• Prompt
Look through the data below for the string "Светодиодные", and copy every line where it turns up.
[[ Exercise material open ]]
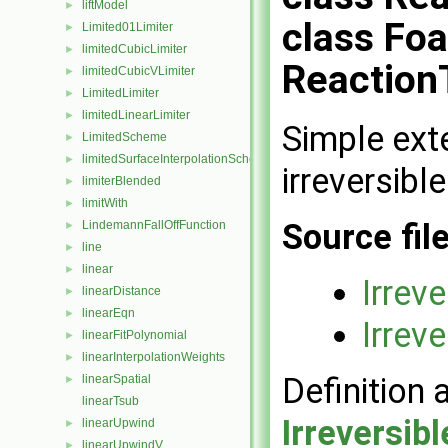
liftModel
►
class Foa
Limited01Limiter
►
limitedCubicLimiter
►
Reaction
limitedCubicVLimiter
►
LimitedLimiter
►
limitedLinearLimiter
►
Simple ext
LimitedScheme
►
limitedSurfaceInterpolationScheme
►
irreversibl
limiterBlended
►
limitWith
►
Source fil
LindemannFallOffFunction
►
line
►
linear
►
Irrev
linearDistance
►
linearEqn
►
Irrev
linearFitPolynomial
►
linearInterpolationWeights
►
Definition 
linearSpatial
►
linearTsub
Irreversib
linearUpwind
►
linearUpwindV
►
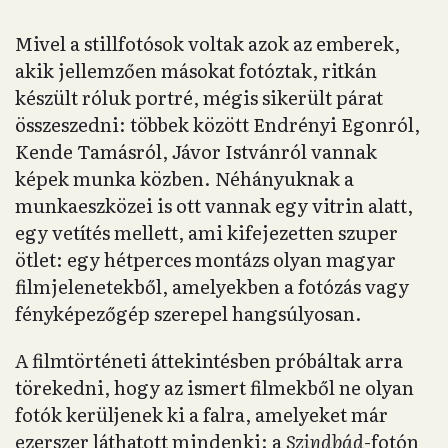
Mivel a stillfotósok voltak azok az emberek,
akik jellemzően másokat fotóztak, ritkán
készült róluk portré, mégis sikerült párat
összeszedni: többek között Endrényi Egonról,
Kende Tamásról, Jávor Istvánról vannak
képek munka közben. Néhányuknak a
munkaeszközei is ott vannak egy vitrin alatt,
egy vetítés mellett, ami kifejezetten szuper
ötlet: egy hétperces montázs olyan magyar
filmjelenetekből, amelyekben a fotózás vagy
fényképezőgép szerepel hangsúlyosan.
A filmtörténeti áttekintésben próbáltak arra
törekedni, hogy az ismert filmekből ne olyan
fotók kerüljenek ki a falra, amelyeket már
ezerszer láthatott mindenki: a
Szindbád
-fotón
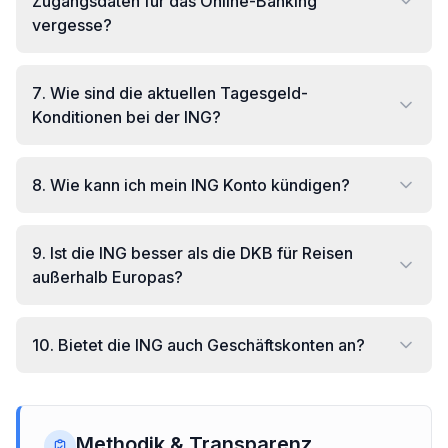
Zugangsdaten für das Online-Banking
vergesse?
7
.
Wie sind die aktuellen Tagesgeld-
Konditionen bei der ING?
8
.
Wie kann ich mein ING Konto kündigen?
9
.
Ist die ING besser als die DKB für Reisen
außerhalb Europas?
10
.
Bietet die ING auch Geschäftskonten an?
Methodik & Transparenz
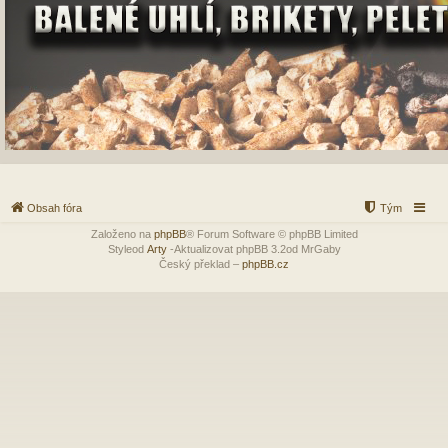
Obsah fóra
Tým
Založeno na
phpBB
® Forum Software © phpBB Limited
Styleod
Arty
-Aktualizovat phpBB 3.2od MrGaby
Český překlad –
phpBB.cz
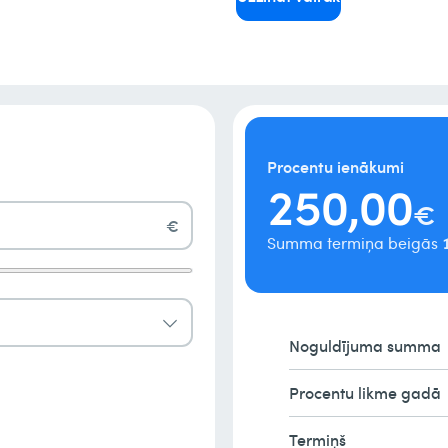
1
2
0
3
1
4
Procentu ienākumi
2
5
0
,
0
0
€
€
3
6
1
1
1
Summa termiņa beigās
4
7
2
2
2
5
8
3
3
3
Noguldījuma summa
6
9
4
4
4
Procentu likme gadā
7
5
5
5
Termiņš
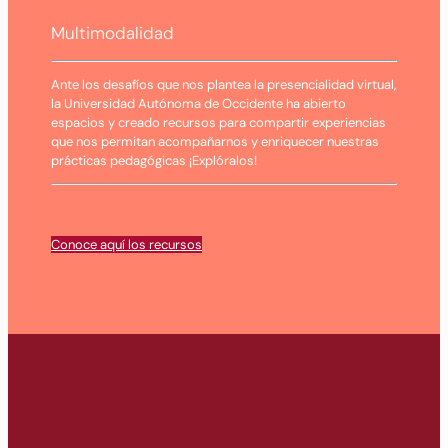
Multimodalidad
Ante los desafíos que nos plantea la presencialidad virtual,
la Universidad Autónoma de Occidente ha abierto
espacios y creado recursos para compartir experiencias
que nos permitan acompañarnos y enriquecer nuestras
prácticas pedagógicas ¡Explóralos!
Conoce aquí los recursos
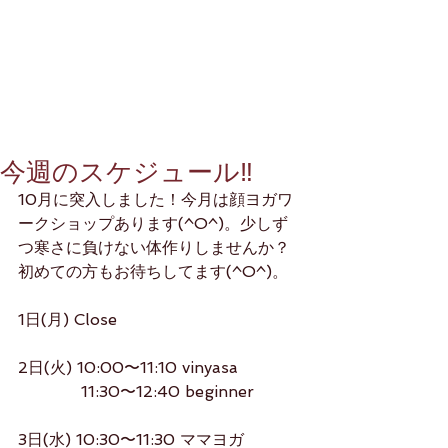
今週のスケジュール‼️
10月に突入しました！今月は顔ヨガワ
ークショップあります(^O^)。少しず
つ寒さに負けない体作りしませんか？
初めての方もお待ちしてます(^O^)。
1日(月) Close
2日(火) 10:00〜11:10 vinyasa
　　　   11:30〜12:40 beginner
3日(水) 10:30〜11:30 ママヨガ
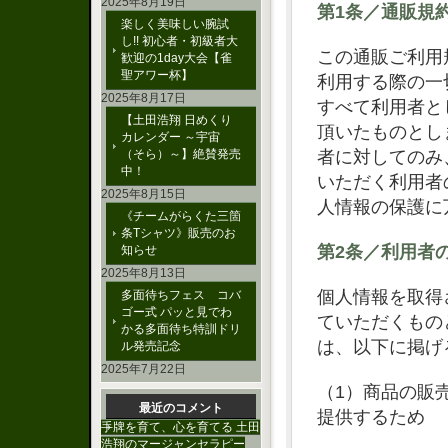
2025年8月19日
第1条／通販規
楽しく美味しい腕試
し!! 初心者・初級者大
この通販ご利用
歓迎の1day大会【雀
聖アワー杯】
利用する際の一
2025年8月17日
すべて利用者と
【土田浩翔 日めくり
頂いたものとし
カレンダー ～宇宙
（そら）～】絶賛発売
者に対してのみ
中！
いただく利用者
2025年8月15日
人情報の保護に
《チームがらくた三箇
条Tシャツ》販売のお
第2条／利用者
知らせ
2025年8月13日
個人情報を取得
多面待ちフェス コバ
ゴー式 パッと見でわ
ていただくもの
かる多面待ち特訓ドリ
は、以下に掲げ
ル発売記念
2025年7月22日
（1）商品の販
最近のコメント
提供するため
手牌を育て、心を育てる 土田
浩翔のマージャンセラピー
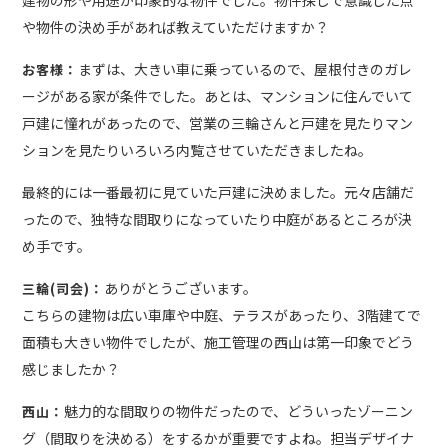
建物の形や用途が印象的な物件でした。物件探しで意識した点
や物件の決め手があれば教えていただけますか？
まずは、大きい車に乗っているので、屋根付きのガレ
お客様：
ージがある家が条件でした。あとは、マンションに住んでいて
戸建に憧れがあったので、営業の三輪さんと戸建を見たりマン
ションを見たりいろいろ内覧させていただきましたね。
最終的には一番最初に見ていた戸建に決めました。元々店舗だ
ったので、独特な間取りになっていたり中庭があるところが決
め手です。
ありがとうございます。
三輪(司会)：
こちらの建物は広い車庫や中庭、テラスがあったり、3階建てで
面積も大きい物件でしたが、施工管理の西山は第一印象でどう
感じましたか？
魅力的な間取りの物件だったので、どういったゾーニン
西山：
グ（間取りを決める）をするかが重要ですよね。担当デザイナ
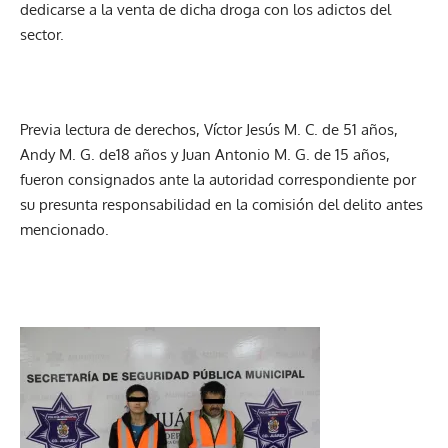
dedicarse a la venta de dicha droga con los adictos del
sector.
Previa lectura de derechos, Víctor Jesús M. C. de 51 años,
Andy M. G. de18 años y Juan Antonio M. G. de 15 años,
fueron consignados ante la autoridad correspondiente por
su presunta responsabilidad en la comisión del delito antes
mencionado.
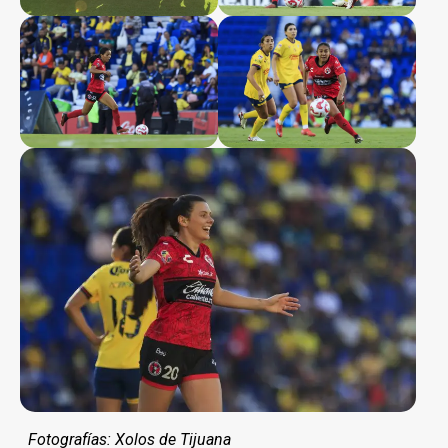
Fotografías: Xolos de Tijuana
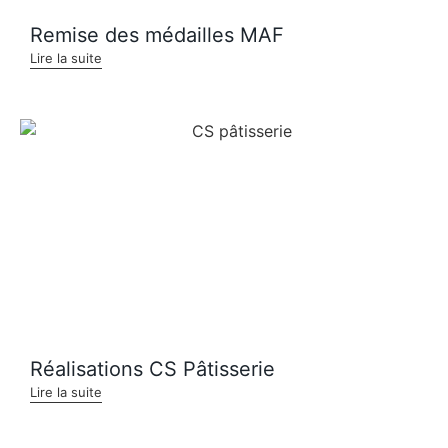
Remise des médailles MAF
Lire la suite
Réalisations CS Pâtisserie
Lire la suite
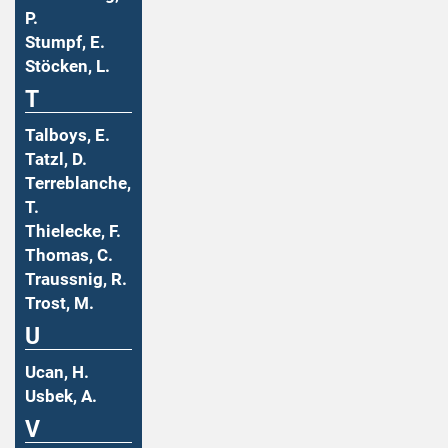
P.
Stumpf, E.
Stöcken, L.
T
Talboys, E.
Tatzl, D.
Terreblanche,
T.
Thielecke, F.
Thomas, C.
Traussnig, R.
Trost, M.
U
Ucan, H.
Usbek, A.
V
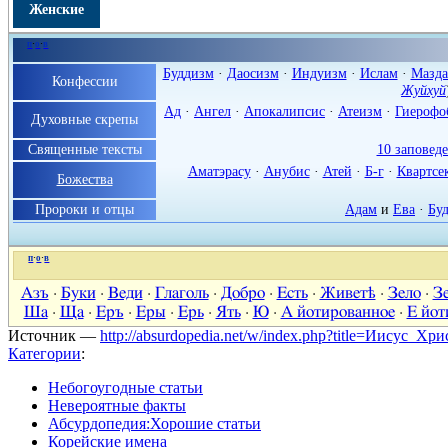
Женские
п
·
о
·
в
Буддизм
·
Даосизм
·
Индуизм
·
Ислам
·
Мазда
Конфессии
Жуйхуй
Ад
·
Ангел
·
Апокалипсис
·
Атеизм
·
Гиерофо
Духовные скрепы
Священные тексты
10 заповед
Аматэрасу
·
Анубис
·
Атей
·
Б-г
·
Квартсе
Божества
Пророки и отцы
Адам
и
Ева
·
Бу
п
·
о
·
в
Азъ
·
Буки
·
Веди
·
Глаголь
·
Добро
·
Есть
·
Живетѣ
·
Зело
·
З
Ша
·
Ща
·
Еръ
·
Еры
·
Ерь
·
Ять
·
Ю
·
А йотированное
·
Е йот
Источник —
http://absurdopedia.net/w/index.php?title=Иисус_Х
Категории
:
Небогоугодные статьи
Невероятные факты
Абсурдопедия:Хорошие статьи
Корейские имена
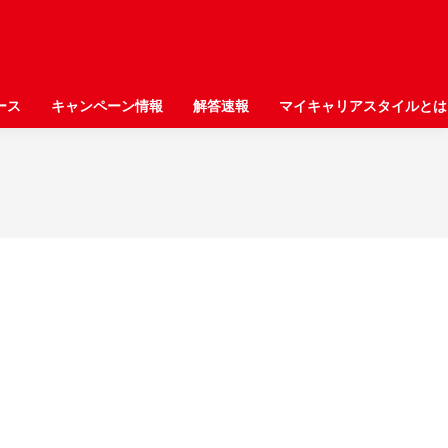
ース
ース
キャンペーン情報
キャンペーン情報
解答速報
解答速報
マイキャリアスタイルとは
マイキャリアスタイルとは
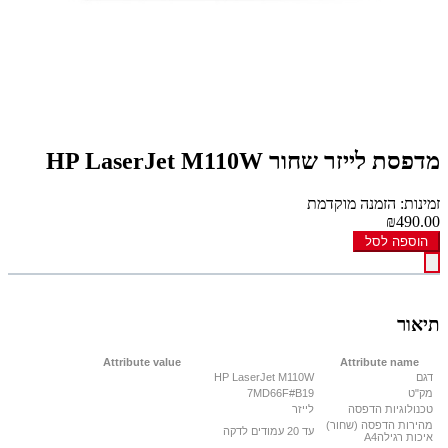
מדפסת לייזר שחור HP LaserJet M110W
זמינות: הזמנה מוקדמת
₪490.00
הוספה לסל
תיאור
Attribute value
Attribute name
דגם
HP LaserJet M110W
מק"ט
7MD66F#B19
טכנולוגיות הדפסה
לייזר
מהירות הדפסה (שחור)
עד 20 עמודים לדקה
איכות רגילהA4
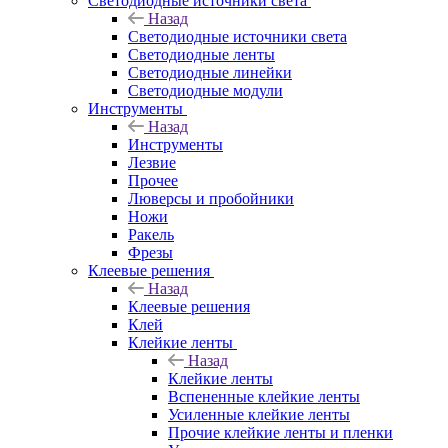
Светодиодные источники света
Назад
Светодиодные источники света
Светодиодные ленты
Светодиодные линейки
Светодиодные модули
Инструменты
Назад
Инструменты
Лезвие
Прочее
Люверсы и пробойники
Ножи
Ракель
Фрезы
Клеевые решения
Назад
Клеевые решения
Клей
Клейкие ленты
Назад
Клейкие ленты
Вспененные клейкие ленты
Усиленные клейкие ленты
Прочие клейкие ленты и пленки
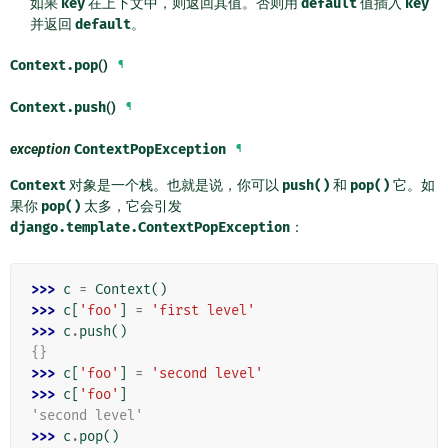
如果
key
在上下文中，则返回其值。否则用
default
值插入
key
并返回
default
。
Context.
pop
()
¶
Context.
push
()
¶
exception
ContextPopException
¶
Context
对象是一个栈。也就是说，你可以
push()
和
pop()
它。如
果你
pop()
太多，它会引发
django.template.ContextPopException
：
>>> 
c
=
Context
()
>>> 
c
[
'foo'
]
=
'first level'
>>> 
c
.
push
()
{}
>>> 
c
[
'foo'
]
=
'second level'
>>> 
c
[
'foo'
]
'second level'
>>> 
c
.
pop
()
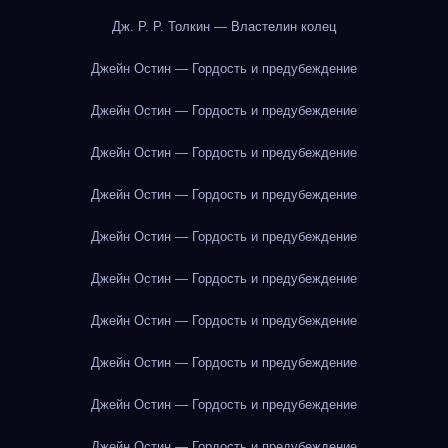
Дж. Р. Р. Толкин — Властелин колец
Джейн Остин — Гордость и предубеждение
Джейн Остин — Гордость и предубеждение
Джейн Остин — Гордость и предубеждение
Джейн Остин — Гордость и предубеждение
Джейн Остин — Гордость и предубеждение
Джейн Остин — Гордость и предубеждение
Джейн Остин — Гордость и предубеждение
Джейн Остин — Гордость и предубеждение
Джейн Остин — Гордость и предубеждение
Джейн Остин — Гордость и предубеждение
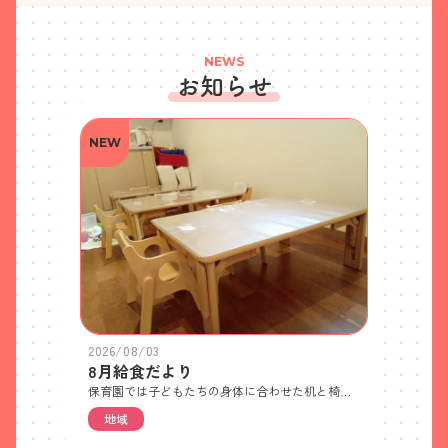
NEWS
お知らせ
NEW
2026/08/03
8月給食だより
保育園では子どもたちの身体に合わせた机と椅子を準備しています。さらに足の裏がしっかりとつくように足台を置いたり、椅子に直角で座れるように背もたれを入れたりして、一人ひとりに合わせた環境作りをしています。そうすることで力が入れやすいため、噛みやすく、飲み込みやすくなります。
地域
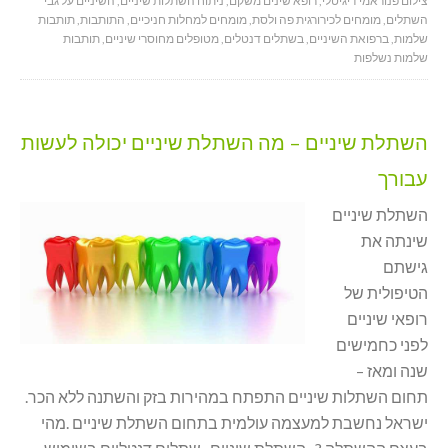
צילום פנוראמי דיגיטלי
,
רופא שינים משקם
,
ניתוח השתלות שיניים
,
השיניים על גבי
השתלים
,
מומחים לכירורגית פה ולסת
,
מומחים למחלות חניכיים
,
התותבות
,
תותבות
שלמות
,
ברפואת השיניים
,
בשתלים דנטלים
,
מטופלים מחוסרי שיניים
,
תותבות
שלמות נשלפות
השתלת שיניים – מה השתלת שיניים יכולה לעשות
עבורך
השתלת שיניים
שינתה את
גישתם
הטיפולית של
רופאי שיניים
לפני כחמישים
שנה ומאז –
תחום השתלות שיניים התפתח במהירות בזק והשתנה ללא הכר.
ישראל נחשבת למעצמה עולמית בתחום השתלת שיניים .מהי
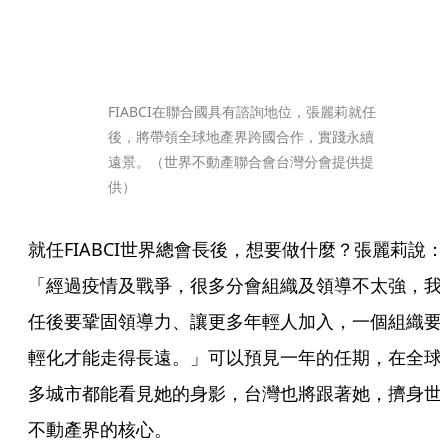
FIABCI在聯合國具有諮詢地位，張麗莉就任
後，將帶領全球地產界跨國合作，實踐永續
遠景。（世界不動產聯合會台灣分會提供提
供）
就任FIABCI世界總會長後，想要做什麼？張麗莉說：
「經過疫情及戰爭，很多分會組織及領導不太強，我
任後要鞏固領導力、讓更多年輕人加入，一個組織要
輕化才能走得長遠。」可以預見一年的任期，在全球
多城市都能看見她的身影，台灣也將跟著她，擠身世
不動產界的核心。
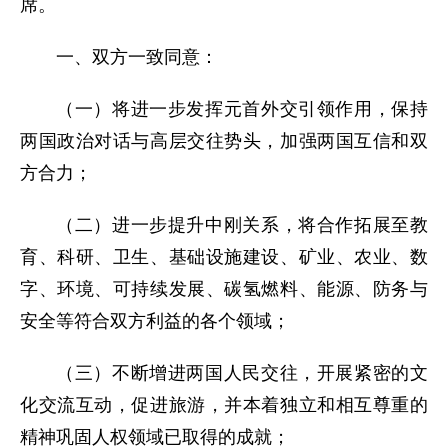
席。
一、双方一致同意：
（一）将进一步发挥元首外交引领作用，保持
两国政治对话与高层交往势头，加强两国互信和双
方合力；
（二）进一步提升中刚关系，将合作拓展至教
育、科研、卫生、基础设施建设、矿业、农业、数
字、环境、可持续发展、碳氢燃料、能源、防务与
安全等符合双方利益的各个领域；
（三）不断增进两国人民交往，开展紧密的文
化交流互动，促进旅游，并本着独立和相互尊重的
精神巩固人权领域已取得的成就；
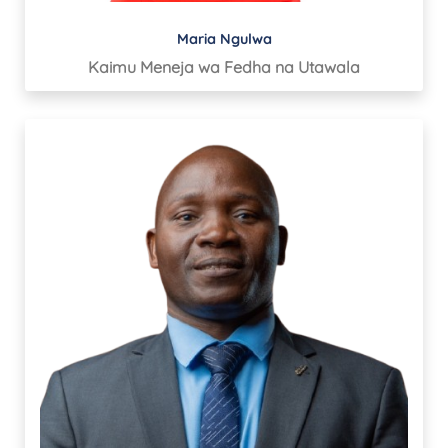
Maria Ngulwa
Kaimu Meneja wa Fedha na Utawala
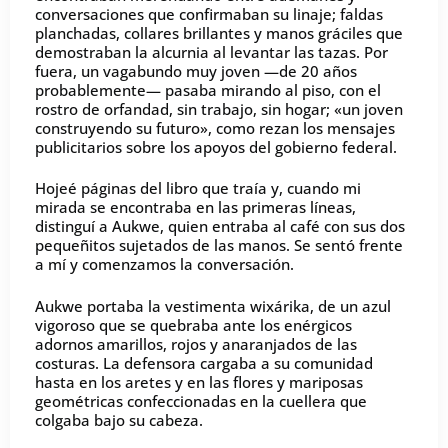
conversaciones que confirmaban su linaje; faldas
planchadas, collares brillantes y manos gráciles que
demostraban la alcurnia al levantar las tazas. Por
fuera, un vagabundo muy joven —de 20 años
probablemente— pasaba mirando al piso, con el
rostro de orfandad, sin trabajo, sin hogar; «un joven
construyendo su futuro», como rezan los mensajes
publicitarios sobre los apoyos del gobierno federal.
Hojeé páginas del libro que traía y, cuando mi
mirada se encontraba en las primeras líneas,
distinguí a Aukwe, quien entraba al café con sus dos
pequeñitos sujetados de las manos. Se sentó frente
a mí y comenzamos la conversación.
Aukwe portaba la vestimenta wixárika, de un azul
vigoroso que se quebraba ante los enérgicos
adornos amarillos, rojos y anaranjados de las
costuras. La defensora cargaba a su comunidad
hasta en los aretes y en las flores y mariposas
geométricas confeccionadas en la cuellera que
colgaba bajo su cabeza.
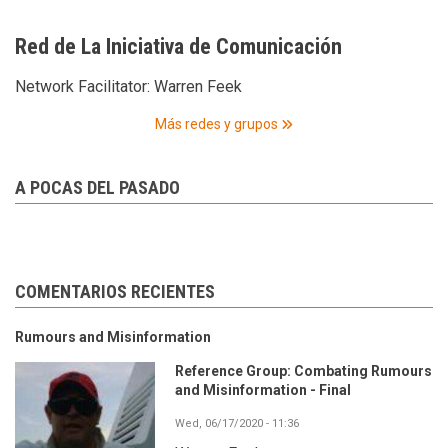
Red de La Iniciativa de Comunicación
Network Facilitator:
Warren Feek
Más redes y grupos
A POCAS DEL PASADO
COMENTARIOS RECIENTES
Rumours and Misinformation
Reference Group: Combating Rumours
and Misinformation - Final
Wed, 06/17/2020 - 11:36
[[ Exercise material closed ]]
• Result of the exercise
Светодиодные источники света
Светодиодные источники света
Светодиодные ленты
Светодиодные линейки
Светодиодные модули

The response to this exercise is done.